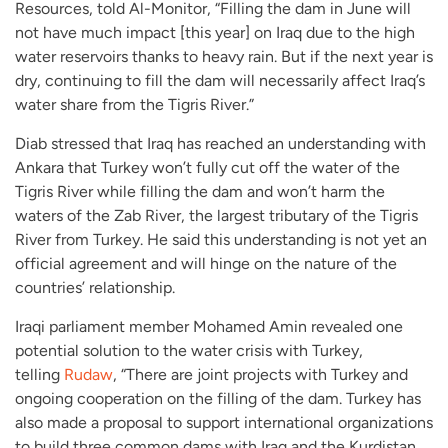
Resources, told Al-Monitor, “Filling the dam in June will
not have much impact [this year] on Iraq due to the high
water reservoirs thanks to heavy rain. But if the next year is
dry, continuing to fill the dam will necessarily affect Iraq’s
water share from the Tigris River.”
Diab stressed that Iraq has reached an understanding with
Ankara that Turkey won’t fully cut off the water of the
Tigris River while filling the dam and won’t harm the
waters of the Zab River, the largest tributary of the Tigris
River from Turkey. He said this understanding is not yet an
official agreement and will hinge on the nature of the
countries’ relationship.
Iraqi parliament member Mohamed Amin revealed one
potential solution to the water crisis with Turkey,
telling
Rudaw
, “There are joint projects with Turkey and
ongoing cooperation on the filling of the dam. Turkey has
also made a proposal to support international organizations
to build three common dams with Iraq and the Kurdistan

──────

> _What you are asked to do_
Each line of the entries that contains the word "from" should be listed.

> _Exercise output_
water share from the Tigris River.”
River from Turkey. He said this understanding is not yet an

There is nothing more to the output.